From the data that follows, copy every line with the string "will".
*** Opening of Dataset ***
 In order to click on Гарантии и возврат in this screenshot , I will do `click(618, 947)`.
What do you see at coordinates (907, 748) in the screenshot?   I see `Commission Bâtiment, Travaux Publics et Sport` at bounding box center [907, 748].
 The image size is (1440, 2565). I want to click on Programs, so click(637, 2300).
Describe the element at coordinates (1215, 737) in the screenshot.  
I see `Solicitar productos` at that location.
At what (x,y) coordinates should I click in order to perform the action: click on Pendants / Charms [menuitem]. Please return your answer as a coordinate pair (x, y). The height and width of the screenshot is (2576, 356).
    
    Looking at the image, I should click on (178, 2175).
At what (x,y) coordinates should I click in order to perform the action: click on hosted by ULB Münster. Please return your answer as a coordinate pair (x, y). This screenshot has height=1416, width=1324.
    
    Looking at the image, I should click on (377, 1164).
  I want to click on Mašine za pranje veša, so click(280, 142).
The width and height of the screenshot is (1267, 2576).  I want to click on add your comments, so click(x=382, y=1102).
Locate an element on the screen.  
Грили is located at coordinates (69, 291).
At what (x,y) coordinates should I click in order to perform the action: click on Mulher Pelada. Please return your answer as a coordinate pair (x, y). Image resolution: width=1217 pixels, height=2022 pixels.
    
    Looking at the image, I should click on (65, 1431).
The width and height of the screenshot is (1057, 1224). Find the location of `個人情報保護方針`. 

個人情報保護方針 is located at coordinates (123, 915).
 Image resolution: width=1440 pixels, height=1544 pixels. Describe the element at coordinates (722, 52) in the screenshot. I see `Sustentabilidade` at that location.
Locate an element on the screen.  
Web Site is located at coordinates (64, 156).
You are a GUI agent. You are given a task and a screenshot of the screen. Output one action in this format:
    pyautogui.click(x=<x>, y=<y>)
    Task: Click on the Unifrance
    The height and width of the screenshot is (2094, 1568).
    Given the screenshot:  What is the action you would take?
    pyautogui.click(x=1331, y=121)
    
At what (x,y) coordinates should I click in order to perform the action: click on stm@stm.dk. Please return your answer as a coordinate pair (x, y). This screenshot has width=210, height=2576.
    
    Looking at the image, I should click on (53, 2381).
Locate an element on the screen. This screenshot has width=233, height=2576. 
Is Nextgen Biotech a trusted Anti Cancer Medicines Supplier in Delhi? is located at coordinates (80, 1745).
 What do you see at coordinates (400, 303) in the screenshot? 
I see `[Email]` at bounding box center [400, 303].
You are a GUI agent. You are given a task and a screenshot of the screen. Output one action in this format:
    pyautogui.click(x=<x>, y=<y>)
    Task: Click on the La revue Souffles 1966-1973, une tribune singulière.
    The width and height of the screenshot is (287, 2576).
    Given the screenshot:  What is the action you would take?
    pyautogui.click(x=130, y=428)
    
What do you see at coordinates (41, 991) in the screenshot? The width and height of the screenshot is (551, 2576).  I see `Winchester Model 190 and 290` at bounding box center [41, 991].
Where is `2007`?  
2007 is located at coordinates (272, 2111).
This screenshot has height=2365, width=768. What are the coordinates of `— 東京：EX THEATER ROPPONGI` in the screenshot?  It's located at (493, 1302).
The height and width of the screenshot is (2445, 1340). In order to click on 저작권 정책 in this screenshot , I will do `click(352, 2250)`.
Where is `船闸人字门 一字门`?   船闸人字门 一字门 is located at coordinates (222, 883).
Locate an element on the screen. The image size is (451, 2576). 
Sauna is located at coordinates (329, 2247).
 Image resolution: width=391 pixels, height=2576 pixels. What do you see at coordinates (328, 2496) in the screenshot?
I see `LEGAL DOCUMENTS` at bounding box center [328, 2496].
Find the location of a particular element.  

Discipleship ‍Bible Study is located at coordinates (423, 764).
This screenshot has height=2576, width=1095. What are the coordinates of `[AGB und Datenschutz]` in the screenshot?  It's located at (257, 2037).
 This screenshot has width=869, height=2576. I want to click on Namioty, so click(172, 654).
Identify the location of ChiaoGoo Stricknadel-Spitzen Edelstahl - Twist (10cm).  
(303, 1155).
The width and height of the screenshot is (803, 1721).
*** Close of Dataset ***
Answer to this problem:
 In order to click on Гарантии и возврат in this screenshot , I will do `click(618, 947)`.
The height and width of the screenshot is (2445, 1340). In order to click on 저작권 정책 in this screenshot , I will do `click(352, 2250)`.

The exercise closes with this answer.